Adı; Haydar Ali Keleşoğlu..
Eline hiç bayrak almamış, yollarda hiç yürümemiş, miting nedir bilmeyen, slogan nedir atmayan, köydeki evinde kendi halinde yaşayan bir insan.
Hani kaygıyla, hangi ruhla tarlasını bırakıp gitmişti ki oraya ?
Düşündüm..
O an yine amcam geldi gözümün önüne. Düşünsene, bir elinde kırmızı Türk bayrağı, öbür elinde “Türkiye Gençlik Birliği”nin beyaz bayrağı.
Bizim 70’lik büyüğümüz yürüyor en önde..
İnanmayın siz Türkiye Gençlik Birliğinin yeni kurulduğuna. En gençleri muhteşem meş’ale Muazzez İlmiye Çığ’dır.
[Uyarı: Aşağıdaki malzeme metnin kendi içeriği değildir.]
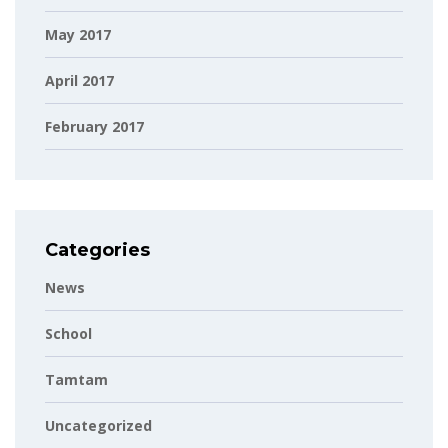
May 2017
April 2017
February 2017
Categories
News
School
Tamtam
Uncategorized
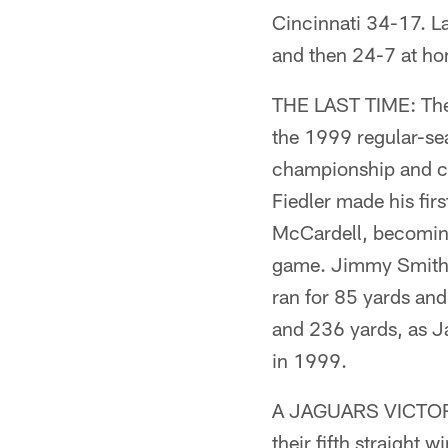
Cincinnati 34-17. L
and then 24-7 at h
THE LAST TIME: The 
the 1999 regular-sea
championship and cl
Fiedler made his fi
McCardell, becoming 
game. Jimmy Smith c
ran for 85 yards an
and 236 yards, as Ja
in 1999.
A JAGUARS VICTORY
their fifth straight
O da 100 yaşına merdiven dayamıştır.
Amcam gibi yani.
Yaşını gençlikten, ruhunu tarihten alır
Hayıflandım..
O kadar kitaplar yazdık, o kadar yazılar makaleler v.s. Ama bir köylü amcam kadar olamadık. Olamazdık zaten. O, 70’likti. O bir büyüktü. O halktı çünkü. Halkın kendisiydi.
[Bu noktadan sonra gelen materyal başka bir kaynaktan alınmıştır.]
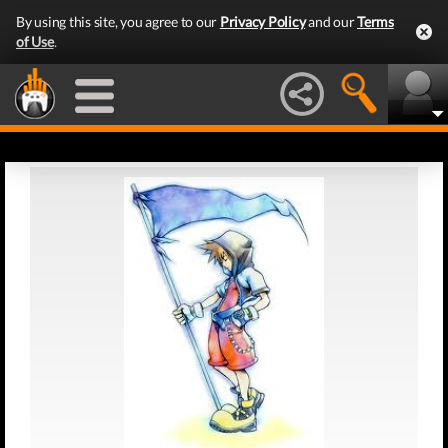
By using this site, you agree to our
Privacy Policy
and our
Terms
of Use
.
Cumhuriyete aslında işte o halk sahip çıkmalıydı..
Düşünsene, bir yanda grantuvaletli Hükümetin Valileri, Belediye Başkanları, Jilet elbiseli ve sarı sarı omuzlardan düşen parıldak yıldızlı askerler, subaylar, generaller ve yanlarında yandaş yalaka burnundan kıl aldırmayan konuklar, diğer yanda köyden kopup gelen bir garip amcam.
Protokole inat, protokolün cumhuriyeti önemsizleştirmesine, kaldırmasına ve yasaklamasına inat, elinde Türk bayrağı, barikatlar önünde, gaz bombalarına, su tazyiklerine rağmen Cumhuriyete sahip çıkıyordu..
Evet..Bu bir milattı, aslında bu olmalıydı..
Bir tarafta halk ve halkın Cumhuriyeti, diğer yanda donmuş, baskıya dönmüş hükümetlerin diktaları..
Ve hükümetlerin yasakları.
Ve öyle oldu. Meclisin önünde barikatlar kuruldu, Anıtkabir'e yürüyüş yasaklandı, Çoğunluğu çevik kuvvet olmak üzere yaklaşık 5000 polis meclis binasını kuşattı. Bir çok illerde arbedeler yaşandı. Ankara’ya gelmekte olan tüm otobüslerin daha bulundukları illerde yolları kesildi. Durduruldu.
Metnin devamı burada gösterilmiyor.